California Bets on Courtesy: A Yearly Promise to Be Less Terrible

California has decided it’s time to civilise the courtroom—the state will soon ask every lawyer on its rolls to pause once a year, take a breath, and vow not to behave like an overcaffeinated courtroom gladiator. Beginning in 2026, attorneys must annually pledge to conduct themselves with dignity, courtesy, and integrity. A small promise, perhaps, but one that aims to sand down the sharper edges of a profession famous for weaponising words.
For decades, the legal world has tried to wrestle with its own tone problem. The cinematic “pit bull” litigator may be thrilling on screen, but in real life, academics and judges warn that such hostility corrodes the profession from within—feeding burnout, worsening public distrust, and turning courtrooms into emotional hazard zones.

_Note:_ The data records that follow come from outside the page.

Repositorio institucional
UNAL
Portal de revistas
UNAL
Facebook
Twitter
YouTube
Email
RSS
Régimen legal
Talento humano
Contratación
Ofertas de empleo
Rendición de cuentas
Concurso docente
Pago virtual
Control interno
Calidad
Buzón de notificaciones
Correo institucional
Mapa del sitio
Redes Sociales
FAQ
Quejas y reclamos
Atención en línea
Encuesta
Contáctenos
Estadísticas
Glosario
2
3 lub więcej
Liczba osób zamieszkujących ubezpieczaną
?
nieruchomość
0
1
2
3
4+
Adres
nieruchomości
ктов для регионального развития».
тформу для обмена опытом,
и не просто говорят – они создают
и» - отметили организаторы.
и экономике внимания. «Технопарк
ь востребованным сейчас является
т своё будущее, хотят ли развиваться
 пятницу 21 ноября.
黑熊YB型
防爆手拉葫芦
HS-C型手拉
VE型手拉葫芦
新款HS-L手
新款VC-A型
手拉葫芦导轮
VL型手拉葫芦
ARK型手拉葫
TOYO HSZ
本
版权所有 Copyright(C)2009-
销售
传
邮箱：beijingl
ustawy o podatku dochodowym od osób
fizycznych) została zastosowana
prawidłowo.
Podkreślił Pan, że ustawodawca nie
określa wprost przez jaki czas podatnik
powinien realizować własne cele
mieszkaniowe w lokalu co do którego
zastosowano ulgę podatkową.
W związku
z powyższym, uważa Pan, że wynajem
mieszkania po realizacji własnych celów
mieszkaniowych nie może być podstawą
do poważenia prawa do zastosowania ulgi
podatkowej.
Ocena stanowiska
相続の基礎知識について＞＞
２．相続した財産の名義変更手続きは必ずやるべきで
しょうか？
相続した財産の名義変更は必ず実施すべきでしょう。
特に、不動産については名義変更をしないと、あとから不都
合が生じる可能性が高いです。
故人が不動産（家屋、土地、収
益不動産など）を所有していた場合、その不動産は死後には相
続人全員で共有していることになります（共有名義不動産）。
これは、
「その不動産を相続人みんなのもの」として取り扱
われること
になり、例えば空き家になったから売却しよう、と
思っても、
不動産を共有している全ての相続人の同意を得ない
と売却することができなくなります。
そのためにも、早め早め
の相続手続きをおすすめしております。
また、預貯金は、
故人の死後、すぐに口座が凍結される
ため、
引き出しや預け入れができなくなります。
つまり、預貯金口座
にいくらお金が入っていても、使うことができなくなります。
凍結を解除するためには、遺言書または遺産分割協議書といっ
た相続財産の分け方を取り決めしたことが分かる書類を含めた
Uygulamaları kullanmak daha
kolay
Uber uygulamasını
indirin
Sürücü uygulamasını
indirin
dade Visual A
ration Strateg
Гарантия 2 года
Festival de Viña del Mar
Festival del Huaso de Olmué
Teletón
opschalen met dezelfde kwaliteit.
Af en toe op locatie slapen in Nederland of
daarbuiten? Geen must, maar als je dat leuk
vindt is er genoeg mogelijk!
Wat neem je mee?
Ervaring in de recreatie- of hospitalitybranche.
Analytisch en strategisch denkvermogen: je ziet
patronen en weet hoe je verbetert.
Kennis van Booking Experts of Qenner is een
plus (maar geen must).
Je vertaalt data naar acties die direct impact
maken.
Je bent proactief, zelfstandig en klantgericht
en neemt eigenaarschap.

One retired appellate judge likened incivility to grit in the machinery of justice: it slows everything down and ensures more friction than resolution. California’s new rule—approved by the state’s top court and folded into the annual bar dues ritual—hopes to force at least a moment of reflection before lawyers tear into each other for another year.
This comes against the backdrop of dismal public sentiment. Recent national polling shows that fewer than one in five Americans considers lawyers highly ethical—a figure that trails behind teachers, doctors and even police officers, though it still edges out Congress and car salespeople. Scholars note that hostile behaviour only reinforces these perceptions.
And the hostility isn’t imaginary. Surveys in multiple states show that more than half of lawyers encounter unprofessional behaviour from colleagues within any six-month period. Bullying is far from rare, particularly for women and lawyers from marginalised communities, who report being disproportionately targeted. Some attorneys have even left jobs entirely because the culture became too toxic to tolerate.
Yet the boundary between true misconduct and everyday incivility is murky. While ethical violations can bring discipline, name-calling, refusal to cooperate on scheduling, tactical paper avalanches, and other “hardball” tactics often fall into an unenforceable grey zone. Judges say the line is crossed when the fight shifts from the issue to the individual.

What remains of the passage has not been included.